A semiconductor memory may be classified into two types depending on whether it can hold the stored information when it loses power: a volatile memory and a non-volatile memory. With the popularity of portable electronic devices, the non-volatile memory has become more and more important in the memory market. Although the current FLASH technology is the mainstream of the non-volatile memory market, with the advancing of the semiconductor technical node, the FLASH technology is experiencing a series of bottlenecks such as a high operating voltage, a size that cannot be reduced, and a short holding time. It is reported that the limitation of the FLASH technology is around 16 nm. The scientific community and industry are looking for a next-generation non-volatile memory that can replace the FLASH technology. A Resistive Random Access Memory (RRAM) has become a research focus of the new non-volatile memory due to advantages of a low operating voltage, non-destructive read, a fast operation speed, a simple structure, easy integration, and the like.
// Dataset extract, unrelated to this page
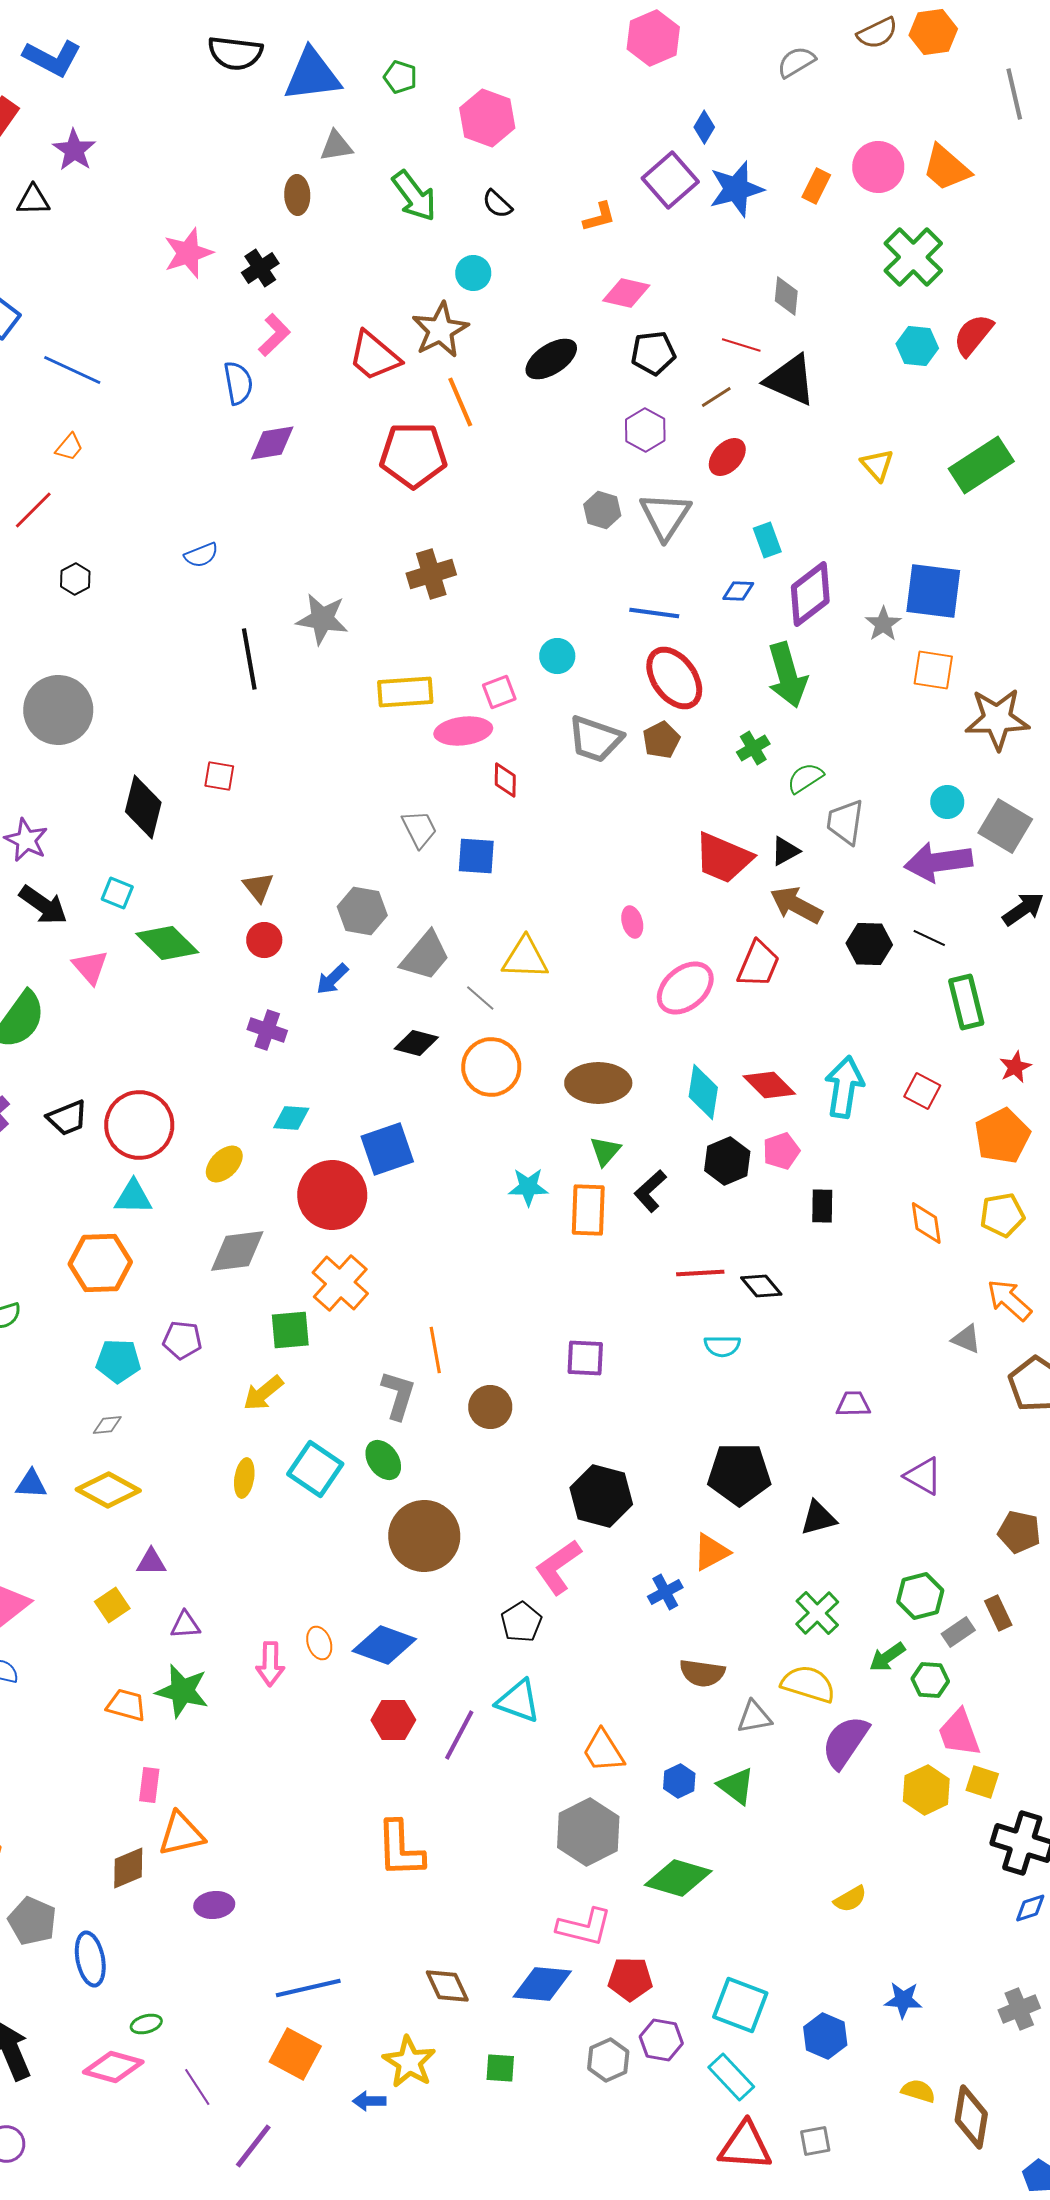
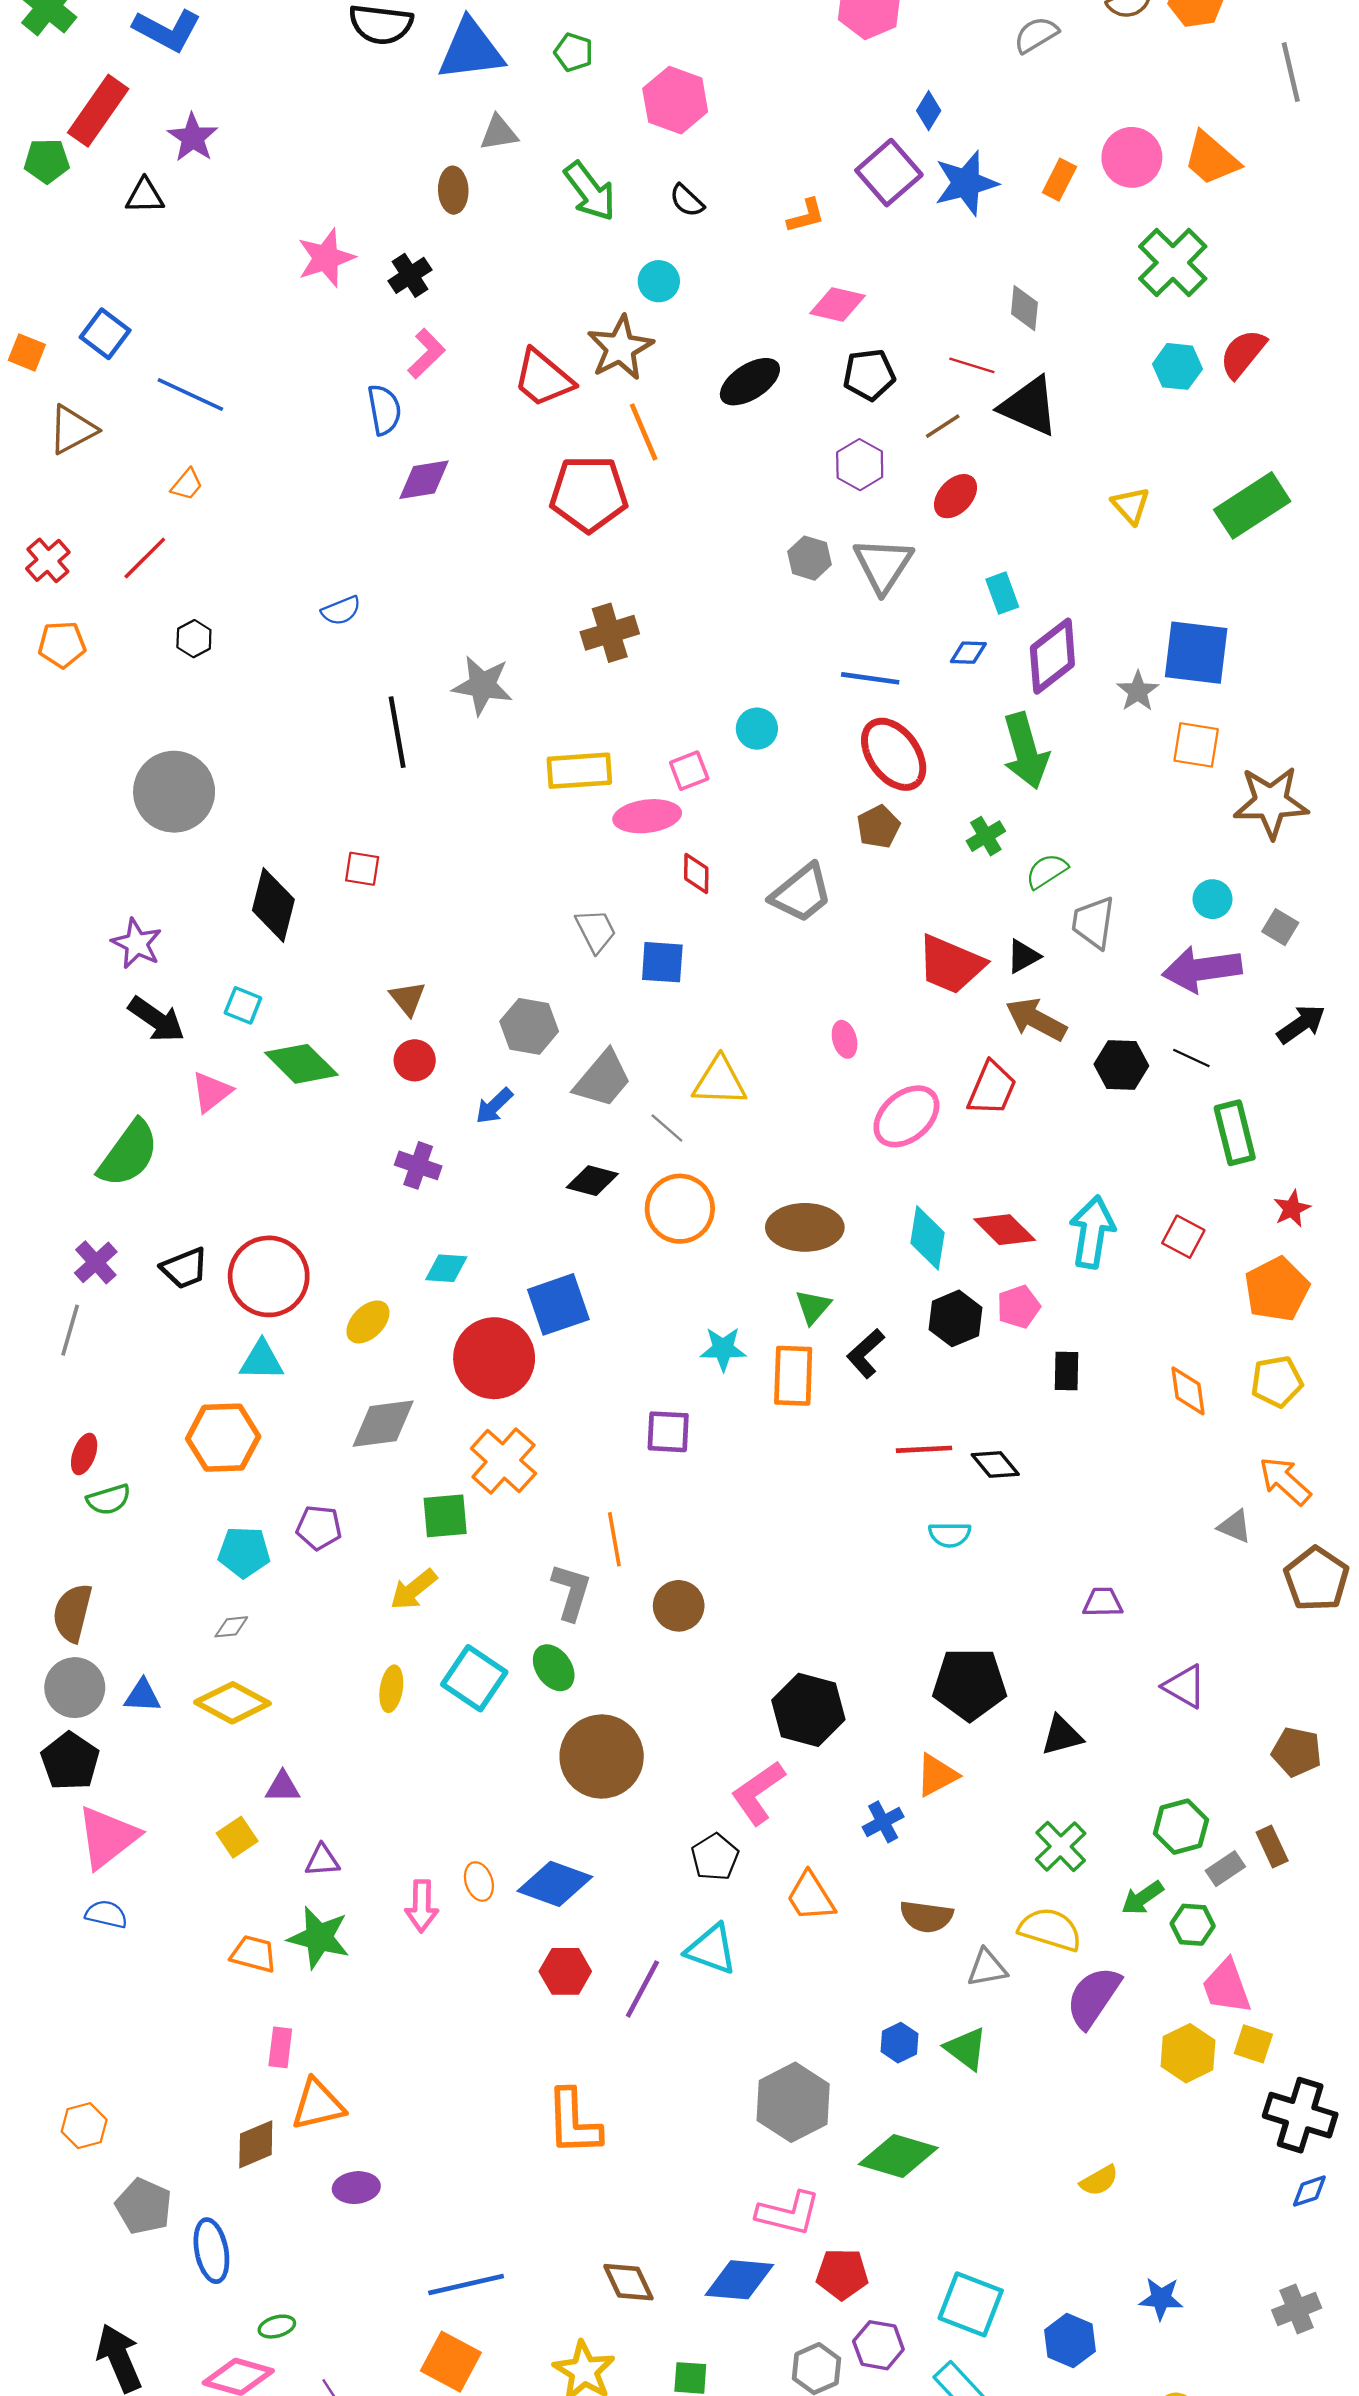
gray trapezoid: (595, 739) -> (801, 893), moved, turned -58
gray square: (1005, 826) -> (1280, 927), size x0.6
pink triangle: (90, 967) -> (211, 1092), turned 33
purple square: (585, 1358) -> (668, 1432), moved
orange trapezoid: (603, 1751) -> (811, 1897), moved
However, there is a serious crosstalk problem in the resistive random access memory array. Such crosstalk problem becomes more serious as the array expands, seriously affecting the reliability of the resistive random access memory and hindering its application.
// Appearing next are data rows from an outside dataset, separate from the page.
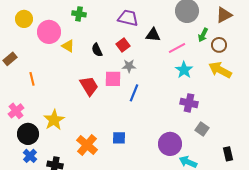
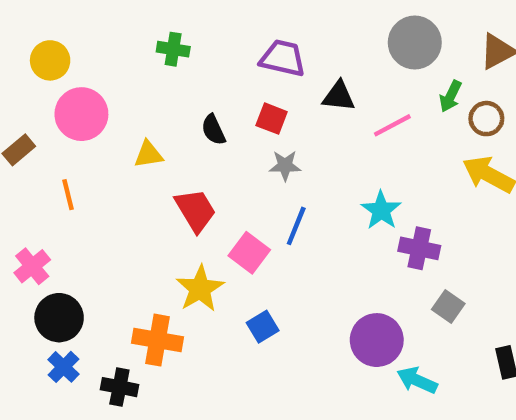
pink circle: (49, 32) -> (81, 114), moved
red square: (123, 45) -> (272, 119), turned -32
yellow triangle: (68, 46) -> (149, 154), moved, turned -40
cyan star: (184, 70) -> (381, 210), moved
pink square: (113, 79) -> (249, 253), moved, turned 36
yellow star: (54, 120) -> (200, 289), moved
blue square: (119, 138) -> (263, 327), turned -32
orange cross: (87, 145) -> (157, 340), moved, turned -30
At present, methods for solving the crosstalk problem of the resistive random access memory include: integrating a resistive random access memory with a MOS transistor (the 1T1R structure), connecting a resistive random access memory with an external diode (the 1D1R structure), and connecting a resistive random access memory with a selector in series (the 1S1R structure). In the 1T1R structure, since an area of a memory unit mainly depends on an area of the transistor, advantages of the simple structure and the small device area of RRAM cannot be given full play. The 1D1R is weak in limiting the leakage current as compared with the 1S1R. Therefore, the 1S1R structure is ideal to solve the crosstalk problem at present.
In the resistive random access memory having the 1S1R structure, a selector having a high current density, a high selection ratio and high durability is beneficial in improving the performance of the resistive random access memory having the 1S1R structure.